La Pologne, quelques instants délivrée par un héroïque effort, nous appelait. Il était possible de la sauver par les armes, mais comme elle le dit elle-même au moment des grandes douleurs : << Dieu est trop haut et la France est trop loin. » Quelques secours isolés, seulement, lui parvinrent. Varsovie succomba. Sa chute retentit douloureusement au cœur de la France.

L'Italie, enchaînée par l'Autriche, s'agitait pour briser ses fers. M. Laffitte voulait l'y aider. Le roi refusa de le suivre si loin, et appela Casimir Périer à la présidence du conseil.

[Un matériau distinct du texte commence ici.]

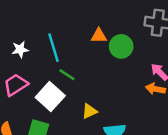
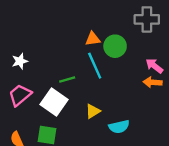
cyan line: (53, 48) -> (95, 66), moved
green line: (67, 75) -> (67, 79), turned -42

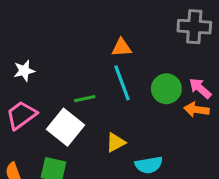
green circle: (115, 46) -> (166, 89), moved

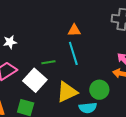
green circle: (166, 89) -> (99, 90), moved
yellow triangle: (116, 142) -> (67, 92), size x1.6

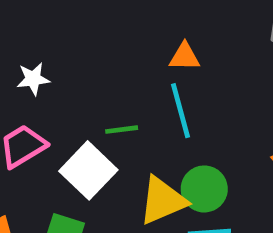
green circle: (99, 90) -> (204, 189), moved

1831-1832. Ministère de Casimir Périer. — Casimir Périer jeta sur cette politique de juste milieu quelque grandeur, par l'énergie, par l'audace qu'il mit au service de cette modération. Il déclara nettement deux choses qu'il voulait l'ordre légal, et par conséquent qu'il combattrait à outrance les républicains et les légitimistes; qu'il ne jetterait point la France dans une guerre universelle, et par conséquent qu'il ferait à la paix du monde tous les sacrifices com-patibles avec l'honneur du pays. Ce langage semblait fier; des actes le soutinrent.

Occupation d'Ancône. Don Miguel, en Portugal, avait outrageusement traité deux Français. Une flotte força les passes du Tage, réputées infranchissables, et mouilla à trois cents toises des quais de Lisbonne. Les ministres portugais s'humilièrent; une légitime réparation fut accordée. Les Hollandais avaient envahi la Belgique; cinquante mille Français y pénétrèrent aussitôt, et le pavillon néerlandais recula. Les Autrichiens, une première fois sortis des États pontificaux, y étaient rentrés; Casimir Périer, résolu de faire respecter le principe de non-intervention, envoya une flottille dans l'Adriatique, et les troupes de débarquement s'emparèrent d'Ancône. Cette apparition du drapeau tricolore au centre de l'Italie était presque une déclaration de guerre à l'Autriche. Elle ne la releva point et retira ses troupes.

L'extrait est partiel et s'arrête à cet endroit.